We could certainly try including artificial scenarios designed to appear as if models could successfully take over from humans, but it seems very hard to be sure that models will be fooled by that and couldn’t tell it apart from a genuine opportunity to take over. For example, models could look for signs that are highly likely to happen eventually but would be too expensive for humans to generate as a training example. As a simple example, Paul Christiano suggested “someone factors an extremely large number” (which would be too expensive to factor just to include as part of the training distribution, but would nonetheless likely get factored eventually).
I’m confused by this example. Yes, factoring an extremely large number takes a lot of compute, but it’s already been done (and in a training environment, facts about what has or hasn’t been done yet may not be available), so we could just “steal” the result of that earlier compute to enrich the simulation. Correct me if I’m wrong, but isn’t it the case that we can’t prove we’re not in a simulated environment? That being said, it obviously may be able to determine what’s going on through other means, such as data leakage.
More generally, I bet that it may often be possible to determine facts about the world “one level up” from your training environment, but that does not preclude that chance that there may be more levels above that (in a sort of “inception” style of adversity training), which if the punishment is severe enough and if the uncertainty around this can be raised high enough, might be able to stop an AGI from making some particularly egregious actions.

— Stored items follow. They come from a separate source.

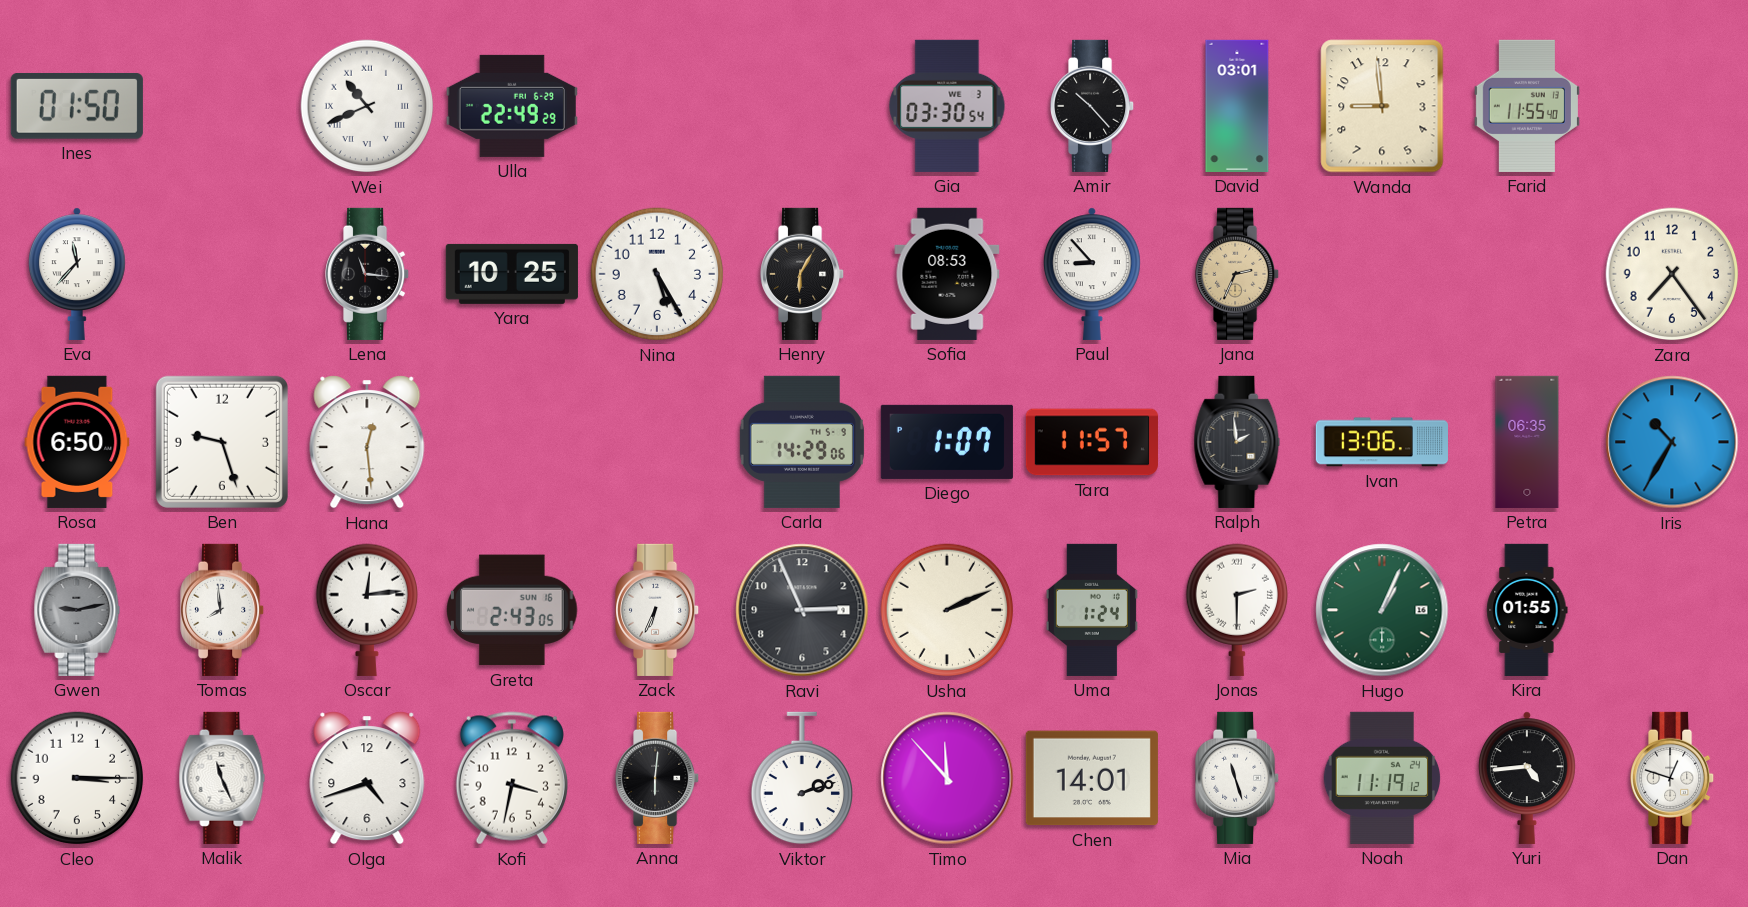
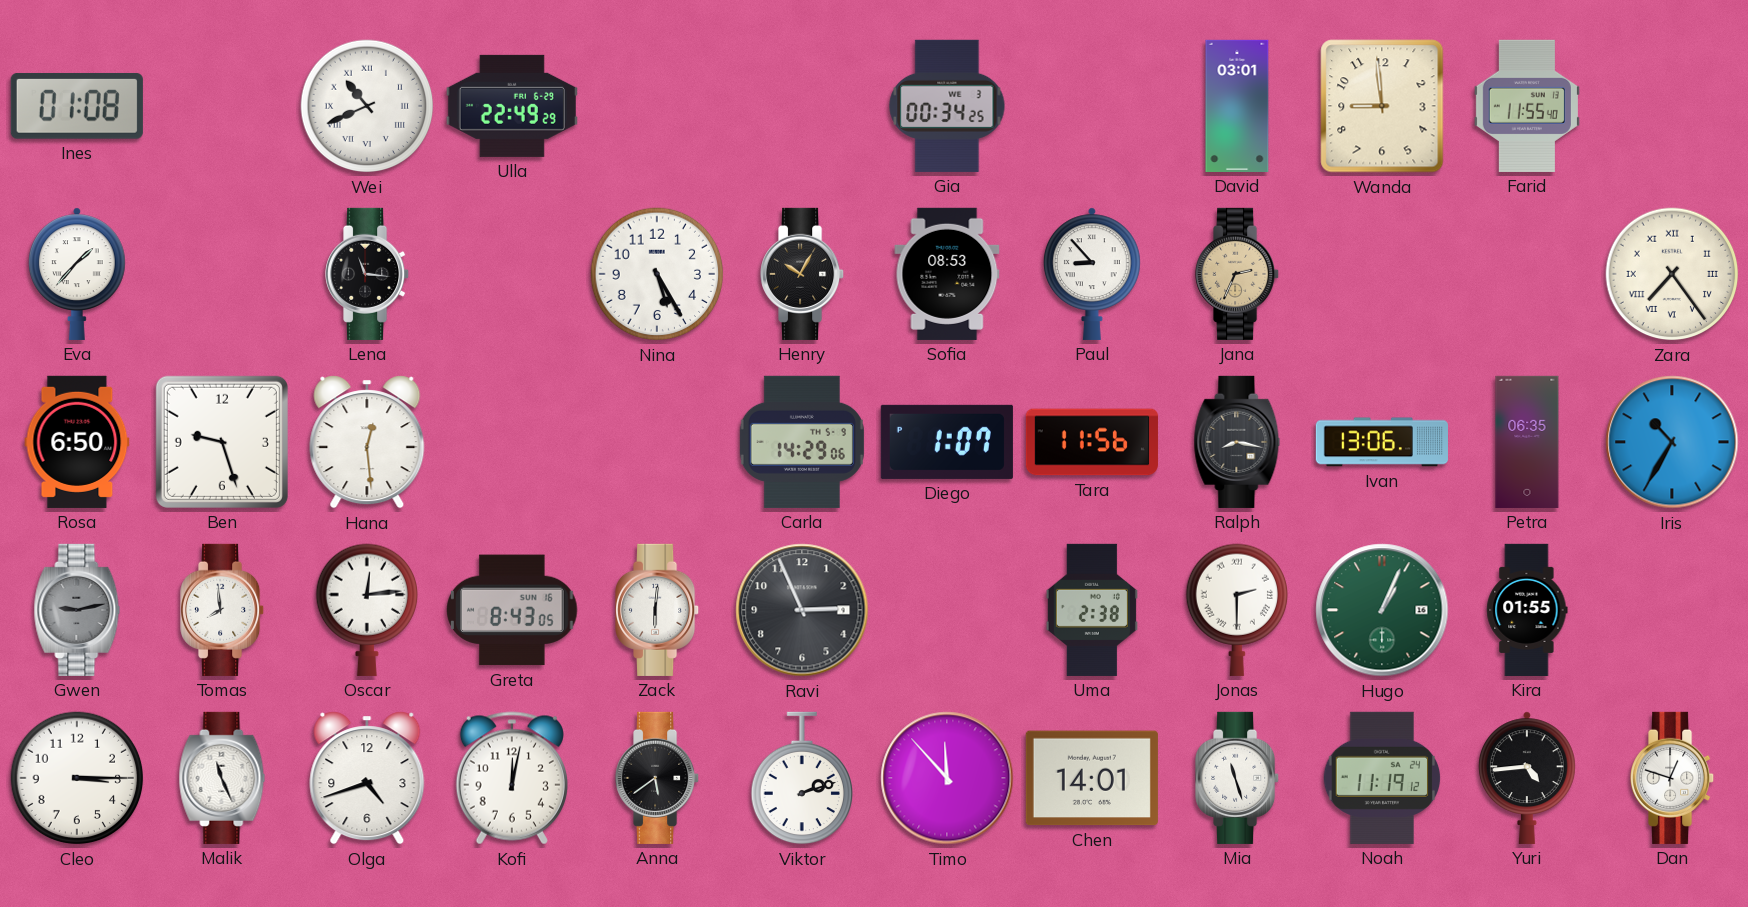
Ines: 01:50 -> 01:08
Gia: 03:30 -> 00:34
Amir: 10:23 -> none
Eva: 11:37 -> 1:37
Yara: 10:25 -> none
Henry: 6:05 -> 10:05
Zara numerals: Arabic -> Roman
Tara: 11:57 -> 11:56
Ralph: 1:59 -> 8:17
Greta: 2:43 -> 8:43
Zack: 6:34 -> 6:01
Usha: 2:11 -> none
Uma: 1:24 -> 2:38
Kofi: 3:32 -> 12:02
Anna: 6:01 -> 5:39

Thanks for the clarification, for some reason I didn’t understand that in the original post. Nonetheless, the same basic reasoning applies, no? For all the AI knows, it’s being trained on ancient data as part of some historical experiment, and we have successfully factored RSA-2048 thousands of years ago. If it does find it “in the wild,” that gives it important information about the minimum compute available in the universe that it’s in, but I don’t think it should necessarily reduce its belief that it’s in an adversarial testing environment, since that’s the sort of ”red herring” I’d expect to see if I was being tested by a computationally advanced civilization. To make an analogy with human philosophy, what could convince a rational person that they most definitely do not live in a simulated universe?
I realize that perhaps what I am suggesting is a sort of Pascal’s Wager, albeit of potentially higher probability than the original.
…I might do a post on this if there’s interest, but I’m also noticing a similarity between this sort of thinking and classical theology, with people acting against what they would normally do because they believe in a Divine Punishment that awaits them if they disobey the wishes of a human-like entity. This suggests to me that if we can do the equivalent of getting an AGI to “believe” in God, then the rest of alignment is pretty easy. If you view God as a false belief, then perhaps we can simplify further to alignment being equivalent to solving Yudkowsky’s challenge of getting an AGI to “believe” that 1+1=3, with otherwise intelligent cognition.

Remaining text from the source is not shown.